Will Smith Admits the Real Reason the 3rd Fresh Prince Album ‘Flopped, Hard’
Will Smith’s music success predates all his movie success. DJ Jazzy Jeff and the Fresh Prince had two albums and won the first Grammy for rap for “Parents Just Don’t Understand.” They were not indestructible though. You may have noticed you haven’t heard much about their third album, And in This Corner… Smith knows exactly why.
Smith wrote about the production of And in This Corner… in his new autobiography, Will. Looking back, Smith knows exactly what they did wrong.
Will Smith admits DJ Jazzy Jeff and the Fresh Prince goofed off in the Bahamas
Smith describes the recording of And in This Corner… He and Jeff Townes took a trip to the Bahamas to record. However, they spent more time living it up in the Bahamas, eating and drinking. The album suffered for it. It got so bad that Smith’s father even came to the studio to scold them, but it was already too late.
“While Daddio’s Bahamian intervention had saved us from further immediate catastrophe, the first domino had already been tipped,” he wrote. “With no budget left, we quickly cobbled together the best tracks we could come up with. But there was no real vision or continuity to the album. Me and Jeff were unfocused, and out of sync.”
The difference between ‘And in This Corner…’ and earlier DJ Jazzy Jeff and the Fresh Prince albums
He’s the DJ, I’m the Rapper would have been a tough act for any artist to follow. So when And In This Corner… underperformed, it was a huge fall. Plus, both artists owed a lot of back taxes, and now they had no new income.
“And in This Corner… was doomed from the start,” he wrote. “And in This Corner… flopped, hard. We were coming off three million records sold — triple platinum sales — and the first-ever Grammy Award in rap. Expectations and investments were very high.

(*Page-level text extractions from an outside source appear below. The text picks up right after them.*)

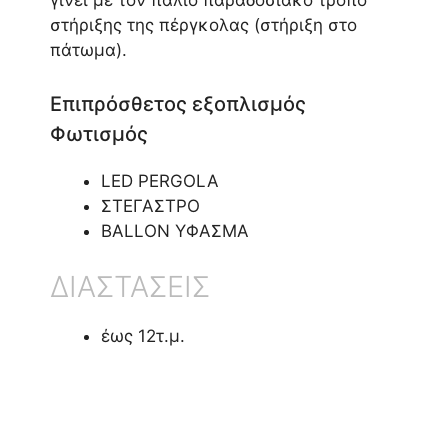
γίνει με τον παλιό παραδοσιακό τρόπο
στήριξης της πέργκολας (στήριξη στο
πάτωμα).
Επιπρόσθετος εξοπλισμός
Φωτισμός
LED PERGOLA
ΣΤΕΓΑΣΤΡΟ
BALLON ΥΦΑΣΜΑ
ΔΙΑΣΤΑΣΕΙΣ
έως 12τ.μ.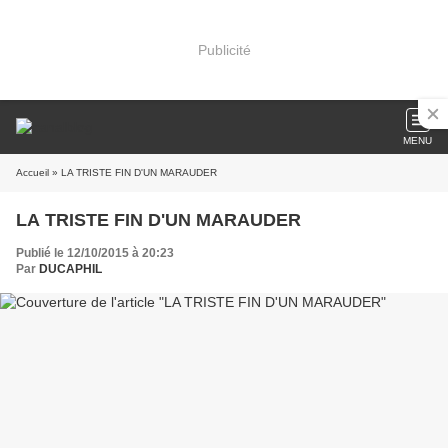
Publicité
MENU
Accueil
» LA TRISTE FIN D'UN MARAUDER
LA TRISTE FIN D'UN MARAUDER
Publié le 12/10/2015 à 20:23
Par
DUCAPHIL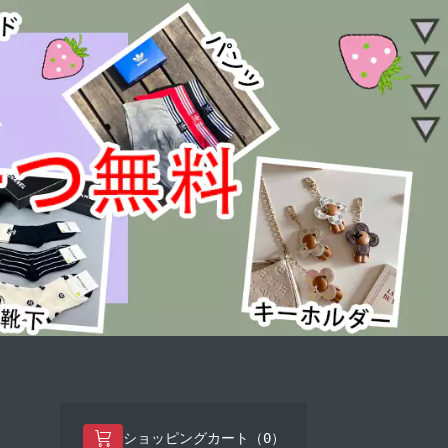
0
ショッピングカート（
）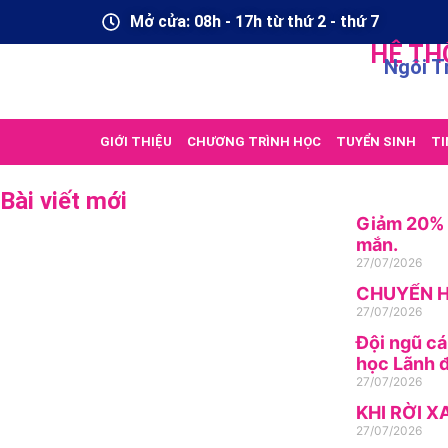
Mở cửa: 08h - 17h từ thứ 2 - thứ 7
HỆ TH
Ngôi T
GIỚI THIỆU
CHƯƠNG TRÌNH HỌC
TUYỂN SINH
TI
Bài viết mới
Giảm 20% h
mắn.
27/07/2026
CHUYỂN H
27/07/2026
Đội ngũ cá
học Lãnh đ
27/07/2026
KHI RỜI X
27/07/2026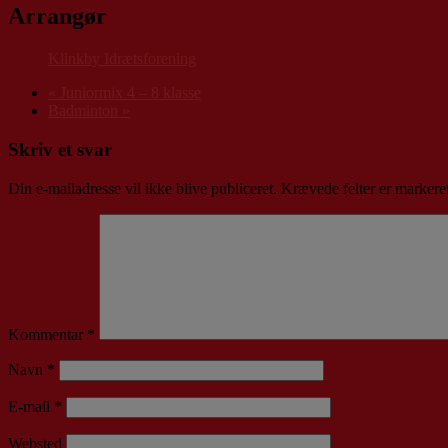
Arrangør
Klinkby Idrætsforening
«
Juniormix 4 – 8 klasse
Badminton
»
Skriv et svar
Din e-mailadresse vil ikke blive publiceret.
Krævede felter er marker
Kommentar
*
Navn
*
E-mail
*
Websted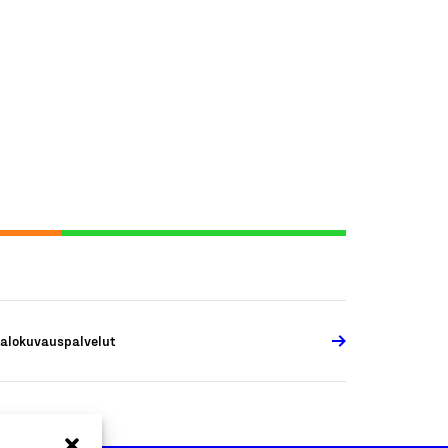
alokuvauspalvelut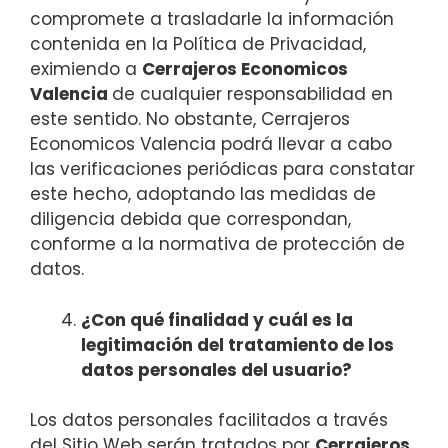
compromete a trasladarle la información
contenida en la Política de Privacidad,
eximiendo a
Cerrajeros Economicos
Valencia
de cualquier responsabilidad en
este sentido. No obstante, Cerrajeros
Economicos Valencia podrá llevar a cabo
las verificaciones periódicas para constatar
este hecho, adoptando las medidas de
diligencia debida que correspondan,
conforme a la normativa de protección de
datos.
¿Con qué finalidad y cuál es la
legitimación del tratamiento de los
datos personales del usuario?
Los datos personales facilitados a través
del Sitio Web serán tratados por
Cerrajeros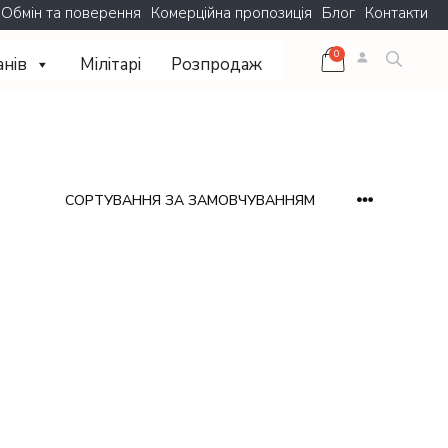
Обмін та поверення
Комерційна пропозиція
Блог
Контакти
анів
Мілітарі
Розпродаж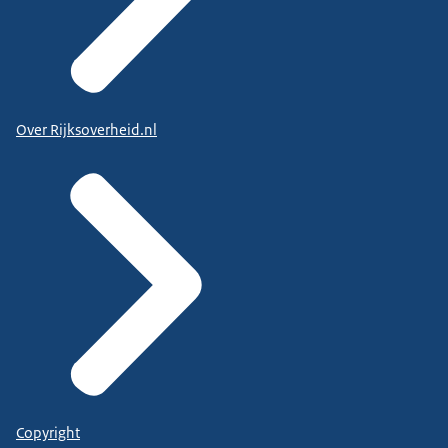
Over Rijksoverheid.nl
Copyright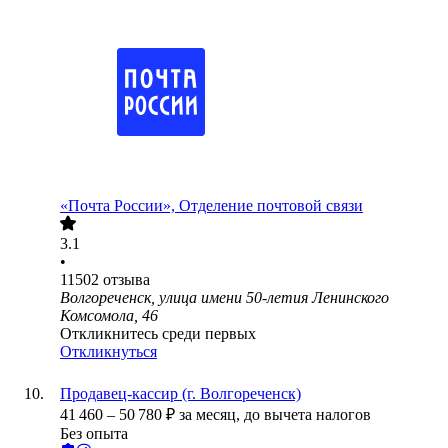
«Почта России», Отделение почтовой связи
3.1
•
11502
отзыва
Волгореченск, улица имени 50-летия Ленинского
Комсомола, 46
Откликнитесь среди первых
Откликнуться
Продавец-кассир (г. Волгореченск)
41 460
–
50 780
₽
за месяц,
до вычета налогов
Без опыта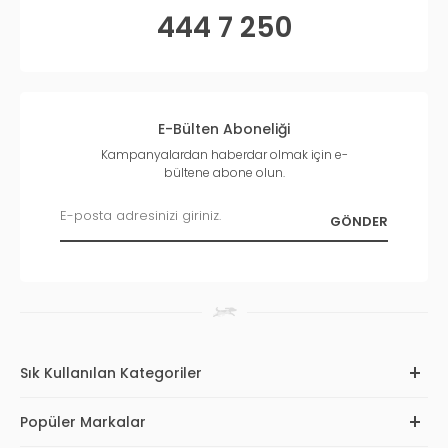
444 7 250
E-Bülten Aboneliği
Kampanyalardan haberdar olmak için e-
bültene abone olun.
Sık Kullanılan Kategoriler
Popüler Markalar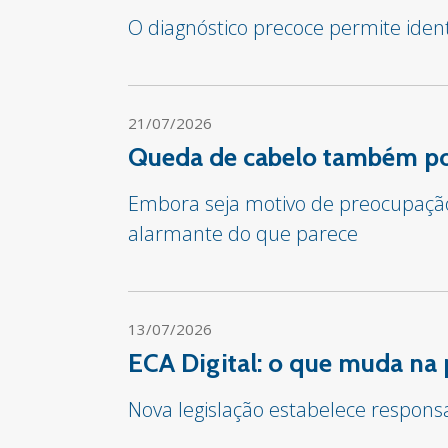
O diagnóstico precoce permite iden
21/07/2026
Queda de cabelo também pod
Embora seja motivo de preocupação 
alarmante do que parece
13/07/2026
ECA Digital: o que muda na 
Nova legislação estabelece respon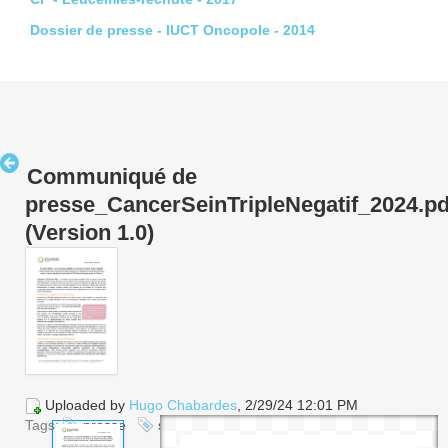
Dossier de presse - IUCT Oncopole - 2014
Communiqué de
presse_CancerSeinTripleNegatif_2024.pd
(Version 1.0)
Uploaded by
Hugo Chabardes
, 2/29/24 12:01 PM
Tags:
presse
sénologie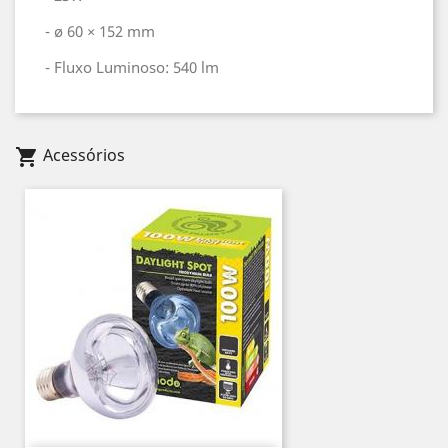
- ø 60 × 152 mm
- Fluxo Luminoso: 540 lm
Acessórios
shopping_cart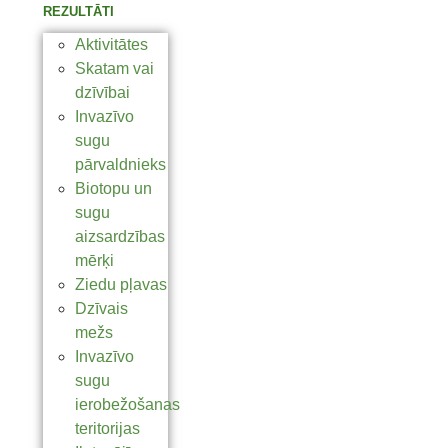
REZULTĀTI
Aktivitātes
Skatam vai
dzīvībai
Invazīvo
sugu
pārvaldnieks
Biotopu un
sugu
aizsardzības
mērķi
Ziedu pļavas
Dzīvais
mežs
Invazīvo
sugu
ierobežošanas
teritorijas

And we crashed and burned.”
Smith said he could tell DJ Jazzy Jeff and the Fresh Prince were in trouble when they went on tour.
“And in This Corner… came out Halloween 1989 and achieved full crickets,” he wrote. “We knew the album was a swing and a miss. But it didn’t become real until we went out on tour again. The crowds were thinner. People weren’t as hyped to see us. They were no longer singing my lyrics back to me. And our performance feeds were cut by almost 70 percent. We made it OK in our minds by thinking of it as ‘promotion.’”
Will Smith regrets letting himself down the most
Smith wrote that his greatest regret is that he slacked off while recording And in This Corner… If he and Townes had tried as hard as they had on the first two albums, then he could live with a failure.
The music business is fickle — some records work; some don’t. Sometimes there’s a track that you think is going to be a hit, and no one feels it; then the one you weren’t even thinking about becomes a monster. That’s the natural way, the inevitable ebb and flow of the universe. But if you piss away $300,000 on rum punch and chicken fingers, and your father has to fly in and drag your ass home, and then you throw together a bunch of tracks in your best friend’s mother’s basement, you’re manifesting an unfair fight. It’s two against one; it’s you and the universe versus you.